Hi again, went to 2nd opinion & i trust this dr...he agrees w/ my PS he doesnt think i have an infection, sometimes there is redness..maybe i a have small underling infection but at this time i have a few options..i can remove the implants now ...i can get another MRI w/ them taking a sample of fluid to make sure ..but he doesnt recomend it....i can try muscle relaxers & see if that helps if in amonth it odeant then take em out & wait 6 months to a yr b4 starting w/ TE. I am not a happy camper now..i feel like i am crazy...i wish i never did this surgery........so i may or may not have an app w/ my PS 2morow that was scheduled a while ago.......so i guess its a wait & c thing now ...unless anyone here has any recomendations.....but i doubt anyone here does. Has anyone here had  them taken out & started again or not & still had pain?  or thought abt it having the implants removed?

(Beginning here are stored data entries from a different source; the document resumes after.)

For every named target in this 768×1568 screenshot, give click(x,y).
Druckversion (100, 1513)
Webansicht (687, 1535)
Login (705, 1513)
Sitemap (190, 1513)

thx for letting me share here..i am sitting here crying just thinking abt it all

flannelette

Fogandroses - just wanted to let you know that I met with my Nurse Navigator today (happened to be at the hospital taking someone for day surgery) and she's finding out about that procedure. We looked at the anesthetist's report for my surgery but there wasn't much except his signature, which we almost couldn't read - but, she was going to be at a meeting with my surgeon  later, and promised she'd ask him what he knows about the epidural?...if that's the correct term - the nurse herself knew nothing about this procedure - and she does nothing except work with bc patients!  (she said most epidurals are lower down, and not up higher - like mine was at about the same level on the back as your breast is on the front ) - Maybe it's because they have to be careful not to impair the heart/lung functioning so they've shied away from it???  I will let you know..........

jhwkr

Thanks, Fog...I will certainly check back.  My oncologist felt that I was doing okay so far.  Thanks again for easing my mind.  Jhwkr

hipchik47

Ok, so I went to a new pain specialist today.  The first thing he did was told me exactly what I was feeling, where the pain was, and what it was.  Ok, so I was willing to listen to more. He said the pain is from nerve endings and is related to neropathy.  I have fibro and neropathy in my feet. I knew ppl with neropathy and/or fibro were more likely to get pain after mast.  After I had the mast lol.  I told him I have been to PT 3 times since my surgery and he said no amount of PT will help this condition. I knew I was not nuts thinking I just wasn't responding to PT.  I wanted it to work.  Sooooooooooo, He gave me a script for an old school antidepressant called elivil(I think).  Its suppose to help with pain. I do not expect this will help but i will try it  I feel like I want a cure not just a pain killer.Ill report back when I think of something else he said...Hipp   Oh ya he wants me to use a lydicaine patch too.

kcshreve

jhwkr - I had the same symptoms as you at 3 weeks.  I had only 7 nodes removed.  I read on the lymphedema line, and I decided to find a lymphedema therapist and go talk to her, just in case there could be a connection.  I also had a swelling feeling in my right forearm, but no noticeable differece. I'm at 6 weeks now.  And while the therapist is not saying I have lymphedema, I've had her do 3 lymphatic massages and my arm is doing better. I think much of what you're experiencing is the recuperation itself, but given how many nodes were removed, it may be a good idea to do a consultation with someone certified in lymphedema therapies and discuss it with them.